Protein language models for predicting drug–target interactions: Novel approaches, emerging methods, and future directions
Atabey Ünlü, Erva Ulusoy, Melih Gökay Yiğit, Melih Darcan, Tunca Doğan
Abstract
Identifying new drug candidates remains a critical and complex challenge in drug development. Recent advances in deep learning have demonstrated significant potential to accelerate this process, particularly through the use of protein language models (pLMs). These models aim to effectively capture the structural and functional properties of proteins by embedding them in high-dimensional spaces, thereby providing powerful tools for predictive tasks.
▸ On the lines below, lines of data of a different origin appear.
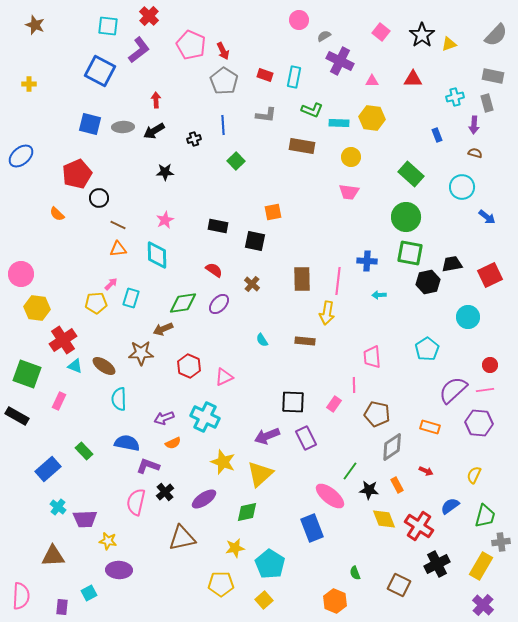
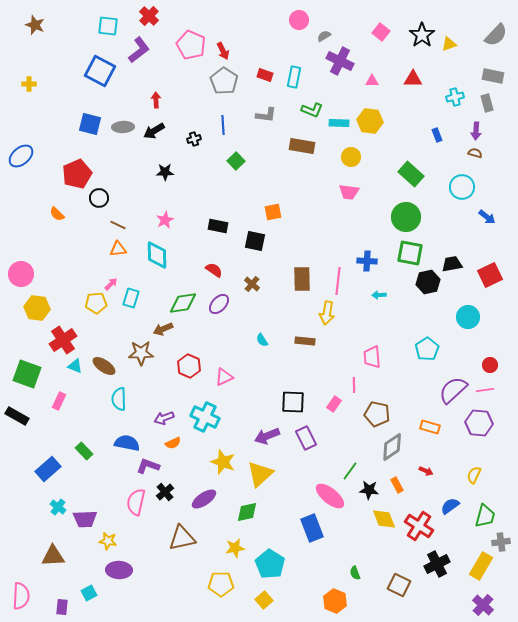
yellow hexagon at (372, 118): moved 2 px left, 3 px down
purple arrow at (474, 125): moved 2 px right, 6 px down
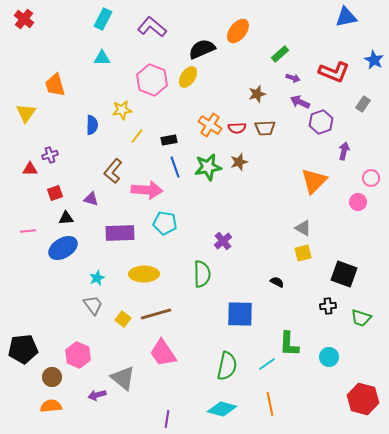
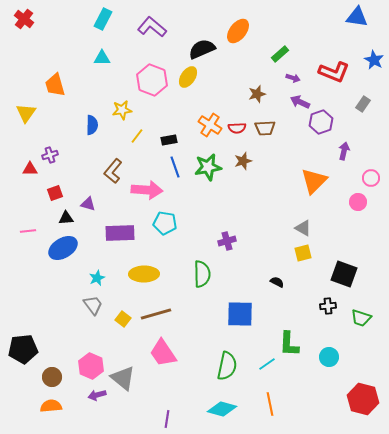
blue triangle at (346, 17): moved 11 px right; rotated 20 degrees clockwise
brown star at (239, 162): moved 4 px right, 1 px up
purple triangle at (91, 199): moved 3 px left, 5 px down
purple cross at (223, 241): moved 4 px right; rotated 24 degrees clockwise
pink hexagon at (78, 355): moved 13 px right, 11 px down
This review examines the application of pLMs in drug-target interaction (DTI) prediction, addressing both small-molecule and protein-based therapeutics. We explore diverse methodologies, including end-to-end learning models and those that leverage pre-trained foundational pLMs. Furthermore, we highlight the role of heterogeneous data integration—ranging from protein structures to knowledge graphs—to improve the accuracy of DTI predictions. Despite notable progress, challenges persist in accurately identifying DTIs, mainly due to data-related limitations and algorithmic constraints. Future research directions include utilising multimodal learning approaches, incorporating temporal/dynamic interaction data into training, and employing novel deep learning architectures to refine protein representations, gain a deeper understanding of biological context regarding molecular interactions, and, thus, advance the DTI prediction field. • Protein language models (pLMs) have advanced ML-based drug-target interaction (DTI) prediction in several aspects. • Pre-trained pLM-based DTI prediction models outperform conventional end-to-end models in generalisation and robustness. • Transformers dominate pLM-based DTI prediction models, mainly leveraging self-attention for feature extraction. • New, specialised ML architectures are required in protein science to capture the complexity of molecular interactions entirely. • Multimodal learning can improve DTI prediction by integrating sequences, structures, text, and other relevant data types. • Future pLM-centric DTI studies should incorporate protein binding site-specific features and dynamic interaction data.